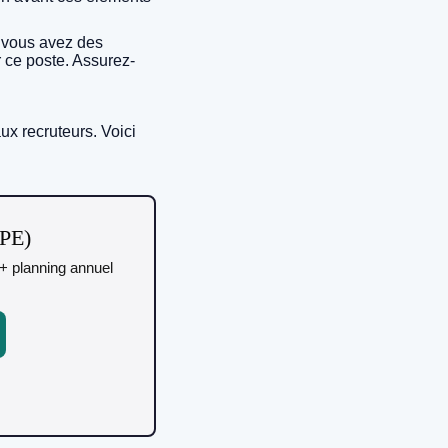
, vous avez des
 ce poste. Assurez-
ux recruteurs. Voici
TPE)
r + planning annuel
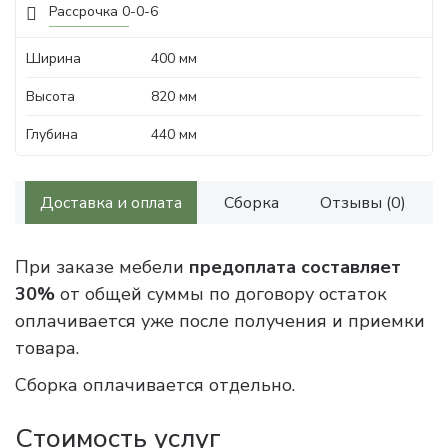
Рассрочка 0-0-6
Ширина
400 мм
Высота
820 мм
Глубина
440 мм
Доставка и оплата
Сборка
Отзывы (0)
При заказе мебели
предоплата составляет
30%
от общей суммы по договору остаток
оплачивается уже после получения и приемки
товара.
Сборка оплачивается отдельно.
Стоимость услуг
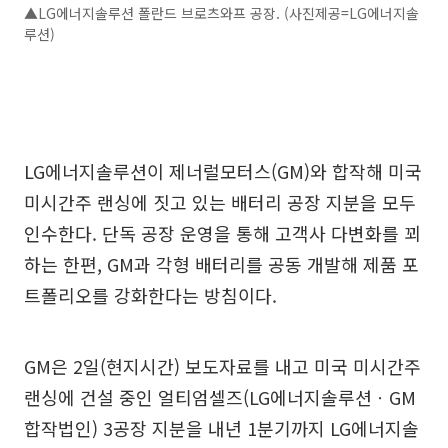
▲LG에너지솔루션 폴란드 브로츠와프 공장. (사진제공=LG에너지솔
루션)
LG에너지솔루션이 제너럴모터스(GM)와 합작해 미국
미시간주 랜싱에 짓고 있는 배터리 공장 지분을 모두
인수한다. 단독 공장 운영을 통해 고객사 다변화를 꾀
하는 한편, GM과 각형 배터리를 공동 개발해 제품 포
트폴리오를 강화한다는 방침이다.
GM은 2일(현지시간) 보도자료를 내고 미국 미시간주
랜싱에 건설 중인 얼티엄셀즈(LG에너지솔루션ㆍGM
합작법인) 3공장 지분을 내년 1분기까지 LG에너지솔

==

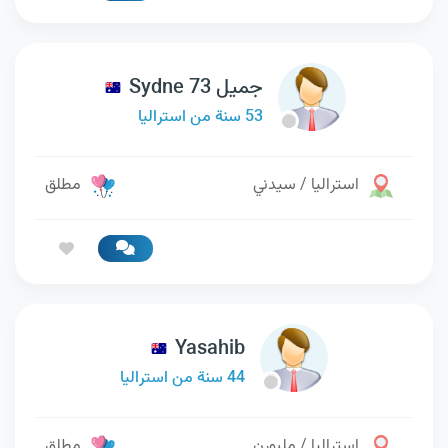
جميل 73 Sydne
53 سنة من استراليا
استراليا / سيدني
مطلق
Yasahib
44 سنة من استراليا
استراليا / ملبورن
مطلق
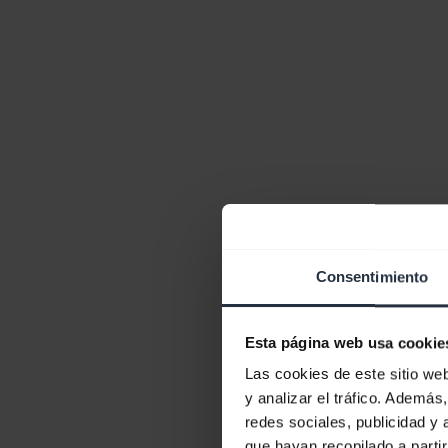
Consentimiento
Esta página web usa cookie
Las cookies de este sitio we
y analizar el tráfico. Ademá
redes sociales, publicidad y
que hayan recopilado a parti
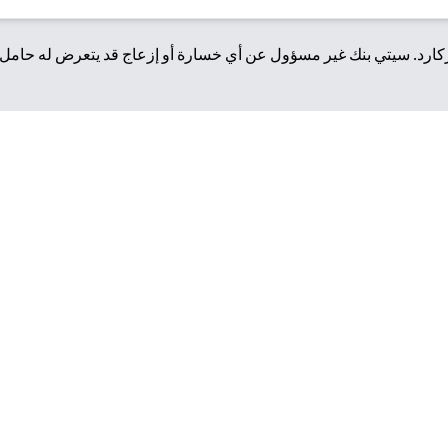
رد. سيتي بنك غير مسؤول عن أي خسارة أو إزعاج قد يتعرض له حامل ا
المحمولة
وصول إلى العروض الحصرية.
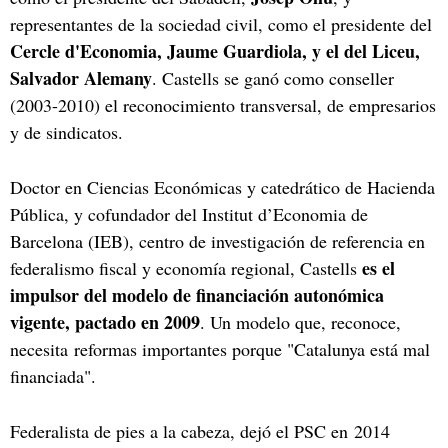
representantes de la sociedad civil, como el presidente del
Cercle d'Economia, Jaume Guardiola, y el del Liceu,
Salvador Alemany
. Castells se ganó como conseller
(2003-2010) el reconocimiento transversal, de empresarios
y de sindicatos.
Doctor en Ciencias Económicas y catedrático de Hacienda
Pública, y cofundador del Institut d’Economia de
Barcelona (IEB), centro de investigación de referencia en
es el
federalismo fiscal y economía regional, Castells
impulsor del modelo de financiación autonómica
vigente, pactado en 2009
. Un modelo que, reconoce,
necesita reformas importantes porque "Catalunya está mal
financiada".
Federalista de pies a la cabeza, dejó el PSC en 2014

* What is needed
Take the entries above and copy out all lines with the string "modelo".

* Exercise result
impulsor del modelo de financiación autonómica
. Un modelo que, reconoce,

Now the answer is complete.